Il Karate e gli anziani
Quando si parla di karate, di solito una delle prime immagini che torna alla mente è quella di un anziano maestro che dispensa consigli per la vita e indicazioni per
la pratica.
Quando si cercano approfondimenti e dettagli tecnici, si preferisce sempre affidarsi a video, scritti, stages diretti da Maestri anziani.
Evidentemente il praticante riconosce nelle figure che lo hanno preceduto l'essenza del sapere.
Tuttavia nel karate tradizionale l'anzianità importante non è solo quella "di grado".
Avere nel proprio gruppo di studio dei praticanti un po' avanti con l'età, a mio parare, da un valore aggiunto. E solo provando esperienze fianco a fianco con loro si può apprezzare la differenza con
un gruppo formato da soli giovani.
Le presone più mature riescono a farsi incuriosire da dettagli che spesso sfuggono ai giovani frettolosi, e il loro saper mettere in dubbio anche ciò che appare scontato dà sempre spunti
interessanti.
Invecchiare praticando è un sogno della maggior parte dei praticanti, ma anche iniziare in età avanzata è possibilissimo.

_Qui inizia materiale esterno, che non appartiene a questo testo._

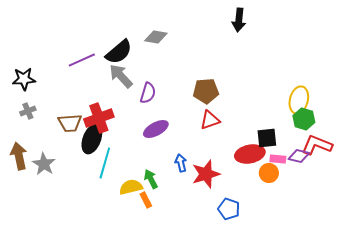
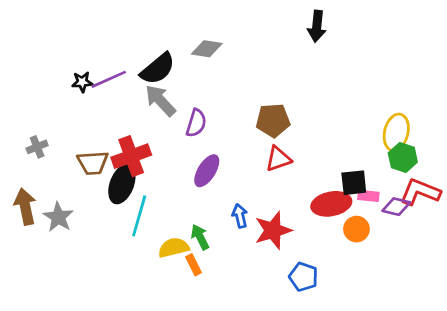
black star: (24, 79) -> (82, 82), moved, size x0.7
purple ellipse: (156, 129) -> (207, 171), turned -30
pink rectangle: (278, 159) -> (368, 196), moved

Il modo di praticare cambia, certo! Ma non bisogna guardare ai limiti tecnici...quando l'orizzonte è molto più ampio grazie ad una particolare capacità di interiorizzare certi principi che solo in
età matura si può avere.
Molto interessante questo brano tratto da http://www.karatefoligno.it/TERZAETA.htm :
Il karate tradizionale senza limiti d'età
Alcune regole per invecchiare bene
• Cerca di dedicare una parte della tua giornata alle persone anziane, da una parte le farai sentire ancora partecipi del mondo che le circonda, dall'altra potrebbero insegnarti come vivere una vecchiaia serena.
• Educa la mente agli ideali, alla conoscenza e alla curiosità, e cerca di mettere in dubbio tutto, anche ciò che ti viene dato per sicuro.
• Abbi la consapevolezza che il karate è un'attività creativa; l'invecchiamento è diverso a seconda di ciò a cui ci si dedica e al piacere che si prova nell'eseguirlo.
• Spostati progressivamente, man mano che invecchi, dal corpo allo spirito, dal combattimento agonistico allo studio della forma, dalla pratica essenzialmente fisica all'interiorizzazione dei principi.
• Continua sempre e comunque a praticare karate; la rinuncia all'azione è causa di stress, di depressione e di invecchiamento precoce.
• Se sarai il più vecchio nel tuo DOJO non sentirti solo e non essere egocentrico, non interessarti solo di te stesso ma occupati dei più giovani e della loro crescita.
• La vecchiaia non allontana dalle arti marziali; al vigore fisico dell'età giovanile sostituisci la forza dello spirito.
• Continua a praticare karate come continuo stimolo per la mente, altrimenti non serve; questo vale per tutte le risposte a stimoli fisici: cibo, sesso, piaceri.
• Cerca di compensare con qualcos'altro ciò che declina o che perdi col tempo: l'agilità può diventare eleganza, l'esuberanza trasformarsi in pazienza, la forza esterna convertirsi in energia interna. Cerca di acquisire un "tuo" valore, via via che ne perdi altri. La tua vecchiaia sarà il frutto della tua azione creativa; prima di morire cerca almeno di essere nato.